Page images and extracted text
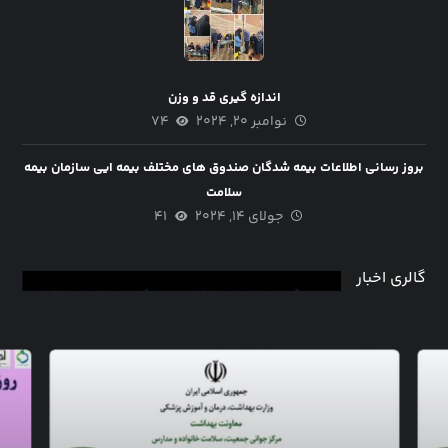
اندازه گیری قد و وزن
نوامبر ۲۰, ۲۰۲۴
۷۴
بروز رسانی اطلاعات بیمه شدگان صندوق های مختلف بیمه ایی سازمان بیمه
سلامت
جولای ۱۴, ۲۰۲۴
۴۱
گالری اخبار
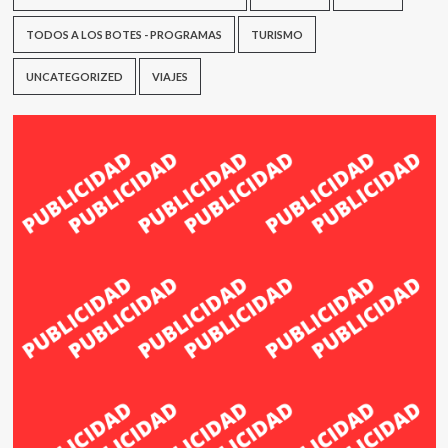
TODOS A LOS BOTES - PROGRAMAS
TURISMO
UNCATEGORIZED
VIAJES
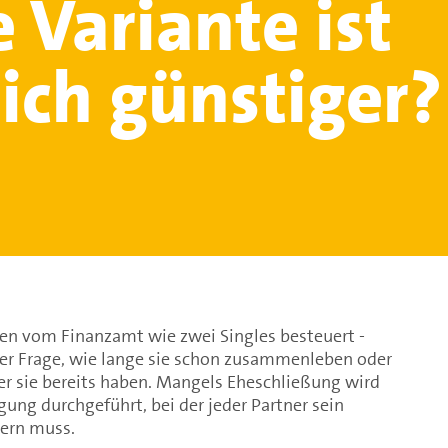
 Variante ist
lich günstiger?
en vom Finanzamt wie zwei Singles besteuert -
er Frage, wie lange sie schon zusammenleben oder
r sie bereits haben. Mangels Eheschließung wird
gung durchgeführt, bei der jeder Partner sein
ern muss.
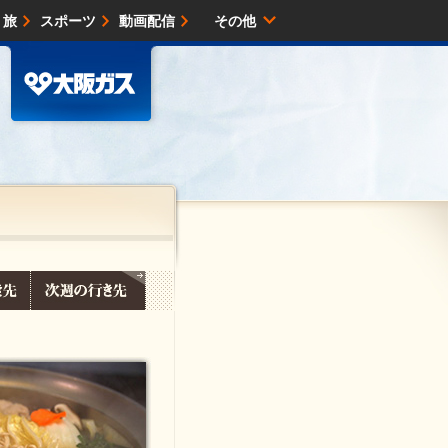
・旅
スポーツ
動画配信
その他
サイトマップ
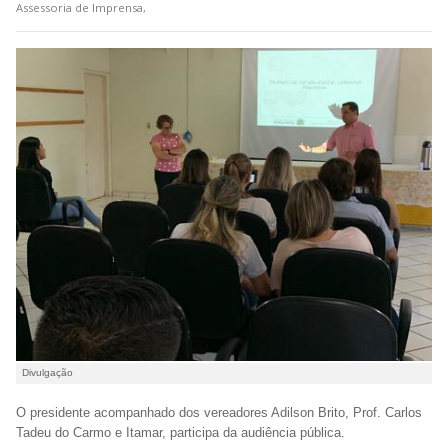
Assessoria de Imprensa,
Divulgação
O presidente acompanhado dos vereadores Adilson Brito, Prof. Carlos
Tadeu do Carmo e Itamar, participa da audiência pública.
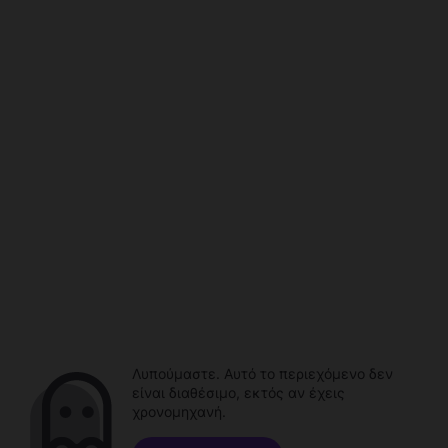
Λυπούμαστε. Αυτό το περιεχόμενο δεν
είναι διαθέσιμο, εκτός αν έχεις
χρονομηχανή.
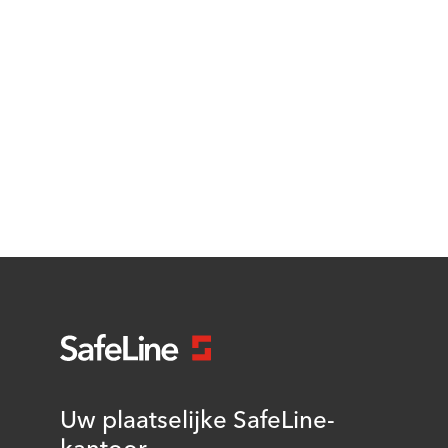
Uw plaatselijke SafeLine-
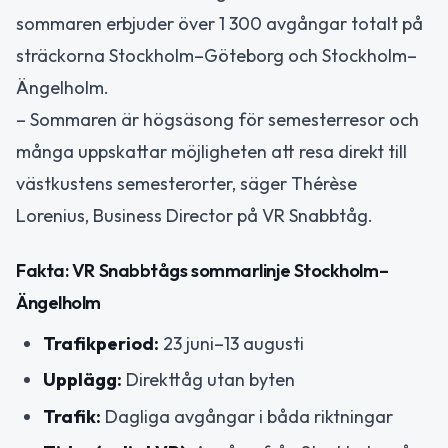
sommaren erbjuder över 1 300 avgångar totalt på
sträckorna Stockholm–Göteborg och Stockholm–
Ängelholm.
– Sommaren är högsäsong för semesterresor och
många uppskattar möjligheten att resa direkt till
västkustens semesterorter, säger Thérèse
Lorenius, Business Director på VR Snabbtåg.
Fakta: VR Snabbtågs sommarlinje Stockholm–
Ängelholm
Trafikperiod:
23 juni–13 augusti
Upplägg:
Direkttåg utan byten
Trafik:
Dagliga avgångar i båda riktningar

YOUR GOAL. Your job is to repeat the data exactly, leaving each picture out.

ANSWER TO THIS PROBLEM.
اندازه گیری قد و وزن
نوامبر ۲۰, ۲۰۲۴
۷۴
بروز رسانی اطلاعات بیمه شدگان صندوق های مختلف بیمه ایی سازمان بیمه
سلامت
جولای ۱۴, ۲۰۲۴
۴۱
گالری اخبار
TODOS A LOS BOTES - PROGRAMAS
TURISMO
UNCATEGORIZED
VIAJES
 Variante ist
lich günstiger?
en vom Finanzamt wie zwei Singles besteuert -
er Frage, wie lange sie schon zusammenleben oder
r sie bereits haben. Mangels Eheschließung wird
gung durchgeführt, bei der jeder Partner sein
ern muss.
・旅
スポーツ
動画配信
その他
サイトマップ
Assessoria de Imprensa,
Divulgação
O presidente acompanhado dos vereadores Adilson Brito, Prof. Carlos
Tadeu do Carmo e Itamar, participa da audiência pública.
Λυπούμαστε. Αυτό το περιεχόμενο δεν
είναι διαθέσιμο, εκτός αν έχεις
χρονομηχανή.
Uw plaatselijke SafeLine-
sommaren erbjuder över 1 300 avgångar totalt på
sträckorna Stockholm–Göteborg och Stockholm–
Ängelholm.
– Sommaren är högsäsong för semesterresor och
många uppskattar möjligheten att resa direkt till
västkustens semesterorter, säger Thérèse
Lorenius, Business Director på VR Snabbtåg.
Fakta: VR Snabbtågs sommarlinje Stockholm–
Ängelholm
Trafikperiod:
23 juni–13 augusti
Upplägg:
Direkttåg utan byten
Trafik:
Dagliga avgångar i båda riktningar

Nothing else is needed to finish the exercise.